**Bounding box prediction data**:
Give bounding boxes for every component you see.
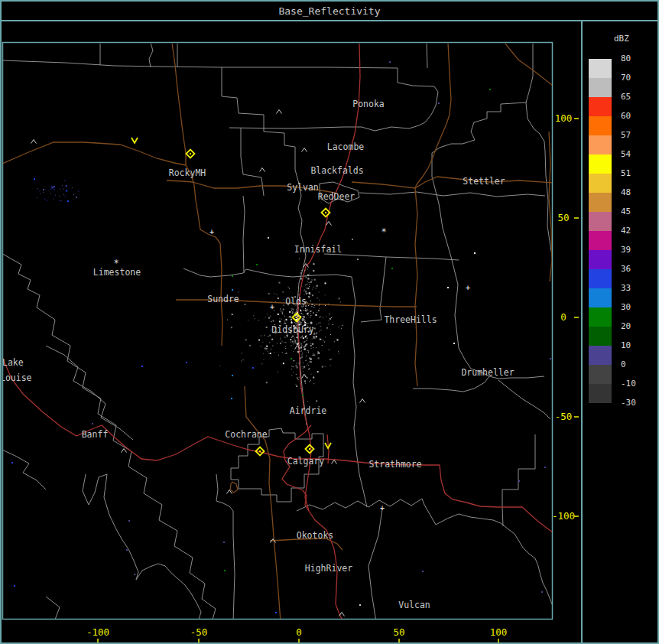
echo-pixel (330, 365, 331, 366)
city-label: Strathmore (368, 459, 421, 470)
echo-pixel (301, 337, 302, 337)
echo-pixel (287, 337, 287, 337)
echo-pixel (278, 314, 279, 315)
echo-pixel (307, 323, 308, 324)
echo-pixel (447, 287, 449, 288)
echo-pixel (329, 350, 330, 350)
echo-pixel (292, 336, 293, 337)
legend-swatch (589, 97, 612, 116)
city-label: RockyMH (169, 168, 206, 178)
legend-swatch (589, 327, 612, 346)
legend-tick-label: 70 (621, 73, 651, 83)
echo-pixel (309, 357, 310, 359)
echo-pixel (54, 199, 54, 200)
echo-pixel (317, 371, 319, 372)
echo-pixel (312, 280, 313, 281)
echo-pixel (306, 366, 307, 366)
echo-pixel (474, 252, 476, 254)
echo-pixel (322, 366, 323, 368)
echo-pixel (223, 542, 225, 543)
echo-pixel (313, 383, 314, 384)
echo-pixel (305, 276, 306, 277)
echo-pixel (320, 308, 320, 309)
echo-pixel (307, 274, 308, 275)
city-label: Innisfail (294, 244, 342, 255)
legend-tick-label: 45 (621, 207, 651, 216)
echo-pixel (277, 343, 278, 344)
y-axis-tick-label: 100 (555, 112, 573, 124)
echo-pixel (231, 327, 232, 328)
echo-pixel (264, 359, 265, 359)
echo-pixel (453, 343, 455, 344)
echo-pixel (308, 296, 310, 298)
echo-pixel (301, 350, 302, 351)
echo-pixel (241, 361, 242, 362)
legend-tick-label: 51 (621, 169, 651, 178)
city-label: HighRiver (305, 563, 352, 574)
echo-pixel (306, 293, 307, 294)
echo-pixel (325, 305, 326, 306)
echo-pixel (313, 354, 315, 356)
echo-pixel (291, 337, 292, 338)
plus-marker-icon: + (380, 504, 385, 512)
legend-tick-label: 33 (621, 284, 651, 293)
echo-pixel (269, 335, 271, 337)
echo-pixel (319, 300, 320, 301)
echo-pixel (422, 571, 424, 572)
echo-pixel (305, 344, 306, 345)
echo-pixel (283, 363, 284, 364)
echo-pixel (321, 339, 322, 340)
echo-pixel (11, 462, 13, 463)
echo-pixel (293, 366, 294, 367)
echo-pixel (317, 285, 318, 287)
echo-pixel (269, 342, 270, 343)
echo-pixel (307, 278, 307, 278)
echo-pixel (317, 351, 319, 353)
echo-pixel (47, 200, 47, 201)
echo-pixel (134, 574, 135, 575)
city-label: Blackfalds (310, 165, 363, 176)
echo-pixel (293, 309, 294, 310)
echo-pixel (304, 321, 305, 322)
echo-pixel (278, 355, 279, 356)
echo-pixel (313, 344, 313, 345)
echo-pixel (291, 345, 291, 346)
echo-pixel (290, 339, 291, 340)
radar-map-container[interactable]: 2025/09/23 11:07:28 UTC 0.6(deg) km **++… (0, 0, 659, 644)
echo-pixel (291, 316, 291, 317)
city-label: Vulcan (398, 600, 430, 610)
echo-pixel (300, 321, 300, 322)
echo-pixel (270, 353, 271, 354)
echo-pixel (329, 324, 330, 324)
echo-pixel (313, 270, 314, 272)
echo-pixel (302, 320, 303, 320)
echo-pixel (141, 366, 143, 367)
echo-pixel (310, 345, 312, 346)
echo-pixel (307, 285, 308, 285)
echo-pixel (304, 318, 304, 319)
echo-pixel (310, 314, 311, 314)
radar-map[interactable]: 2025/09/23 11:07:28 UTC 0.6(deg) km **++… (0, 0, 659, 644)
echo-pixel (296, 343, 297, 343)
echo-pixel (306, 288, 307, 288)
legend-swatch (589, 59, 612, 78)
echo-pixel (489, 89, 491, 90)
echo-pixel (294, 341, 296, 343)
echo-pixel (301, 286, 302, 287)
echo-pixel (242, 353, 242, 353)
echo-pixel (310, 322, 312, 324)
radar-site-dot (259, 450, 261, 452)
echo-pixel (258, 340, 260, 341)
echo-pixel (330, 359, 332, 360)
echo-pixel (298, 307, 299, 308)
echo-pixel (309, 286, 310, 287)
echo-pixel (284, 323, 284, 324)
echo-pixel (313, 337, 315, 338)
echo-pixel (319, 331, 320, 332)
echo-pixel (309, 381, 310, 382)
echo-pixel (297, 343, 299, 344)
x-axis-tick-label: 100 (490, 626, 508, 638)
echo-pixel (305, 336, 306, 337)
echo-pixel (51, 187, 52, 188)
radar-site-dot (190, 153, 191, 154)
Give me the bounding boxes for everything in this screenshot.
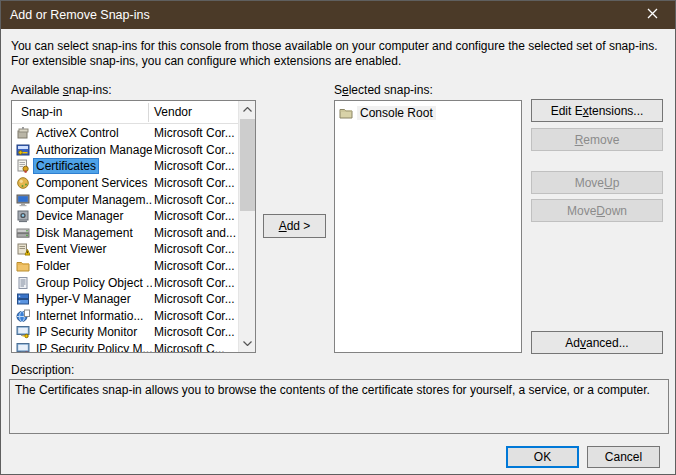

**Required work**:
Set down every line above exactly, pictures excluded.

**Reply to the task**:
Give bounding boxes for every component you see.
echo-pixel (330, 365, 331, 366)
city-label: Strathmore (368, 459, 421, 470)
echo-pixel (301, 337, 302, 337)
echo-pixel (287, 337, 287, 337)
echo-pixel (278, 314, 279, 315)
echo-pixel (307, 323, 308, 324)
echo-pixel (447, 287, 449, 288)
echo-pixel (329, 350, 330, 350)
echo-pixel (292, 336, 293, 337)
legend-swatch (589, 97, 612, 116)
city-label: RockyMH (169, 168, 206, 178)
legend-swatch (589, 327, 612, 346)
legend-tick-label: 70 (621, 73, 651, 83)
echo-pixel (309, 357, 310, 359)
echo-pixel (54, 199, 54, 200)
echo-pixel (317, 371, 319, 372)
echo-pixel (312, 280, 313, 281)
echo-pixel (306, 366, 307, 366)
echo-pixel (474, 252, 476, 254)
echo-pixel (322, 366, 323, 368)
echo-pixel (223, 542, 225, 543)
echo-pixel (313, 383, 314, 384)
echo-pixel (305, 276, 306, 277)
echo-pixel (320, 308, 320, 309)
echo-pixel (307, 274, 308, 275)
city-label: Innisfail (294, 244, 342, 255)
legend-tick-label: 45 (621, 207, 651, 216)
echo-pixel (277, 343, 278, 344)
y-axis-tick-label: 100 (555, 112, 573, 124)
echo-pixel (231, 327, 232, 328)
echo-pixel (264, 359, 265, 359)
echo-pixel (453, 343, 455, 344)
echo-pixel (308, 296, 310, 298)
echo-pixel (301, 350, 302, 351)
echo-pixel (241, 361, 242, 362)
legend-tick-label: 51 (621, 169, 651, 178)
city-label: HighRiver (305, 563, 352, 574)
echo-pixel (306, 293, 307, 294)
echo-pixel (325, 305, 326, 306)
echo-pixel (313, 354, 315, 356)
echo-pixel (291, 337, 292, 338)
plus-marker-icon: + (380, 504, 385, 512)
legend-tick-label: 33 (621, 284, 651, 293)
echo-pixel (269, 335, 271, 337)
echo-pixel (319, 300, 320, 301)
echo-pixel (422, 571, 424, 572)
echo-pixel (305, 344, 306, 345)
echo-pixel (283, 363, 284, 364)
echo-pixel (321, 339, 322, 340)
echo-pixel (11, 462, 13, 463)
echo-pixel (293, 366, 294, 367)
echo-pixel (317, 285, 318, 287)
echo-pixel (269, 342, 270, 343)
echo-pixel (307, 278, 307, 278)
echo-pixel (317, 351, 319, 353)
echo-pixel (47, 200, 47, 201)
echo-pixel (134, 574, 135, 575)
city-label: Blackfalds (310, 165, 363, 176)
echo-pixel (293, 309, 294, 310)
echo-pixel (304, 321, 305, 322)
echo-pixel (278, 355, 279, 356)
echo-pixel (313, 344, 313, 345)
echo-pixel (291, 345, 291, 346)
echo-pixel (290, 339, 291, 340)
radar-map-container[interactable]: 2025/09/23 11:07:28 UTC 0.6(deg) km **++… (0, 0, 659, 644)
echo-pixel (291, 316, 291, 317)
city-label: Vulcan (398, 600, 430, 610)
echo-pixel (300, 321, 300, 322)
echo-pixel (270, 353, 271, 354)
echo-pixel (329, 324, 330, 324)
echo-pixel (313, 270, 314, 272)
echo-pixel (302, 320, 303, 320)
echo-pixel (141, 366, 143, 367)
echo-pixel (310, 345, 312, 346)
echo-pixel (307, 285, 308, 285)
echo-pixel (304, 318, 304, 319)
echo-pixel (310, 314, 311, 314)
radar-map[interactable]: 2025/09/23 11:07:28 UTC 0.6(deg) km **++… (0, 0, 659, 644)
echo-pixel (296, 343, 297, 343)
echo-pixel (306, 288, 307, 288)
legend-swatch (589, 59, 612, 78)
echo-pixel (489, 89, 491, 90)
echo-pixel (294, 341, 296, 343)
echo-pixel (301, 286, 302, 287)
echo-pixel (242, 353, 242, 353)
echo-pixel (310, 322, 312, 324)
radar-site-dot (259, 450, 261, 452)
echo-pixel (258, 340, 260, 341)
echo-pixel (330, 359, 332, 360)
echo-pixel (298, 307, 299, 308)
echo-pixel (309, 286, 310, 287)
echo-pixel (284, 323, 284, 324)
echo-pixel (313, 337, 315, 338)
echo-pixel (319, 331, 320, 332)
echo-pixel (309, 381, 310, 382)
echo-pixel (297, 343, 299, 344)
x-axis-tick-label: 100 (490, 626, 508, 638)
echo-pixel (305, 336, 306, 337)
echo-pixel (51, 187, 52, 188)
radar-site-dot (190, 153, 191, 154)
Give me the bounding boxes for everything in this screenshot.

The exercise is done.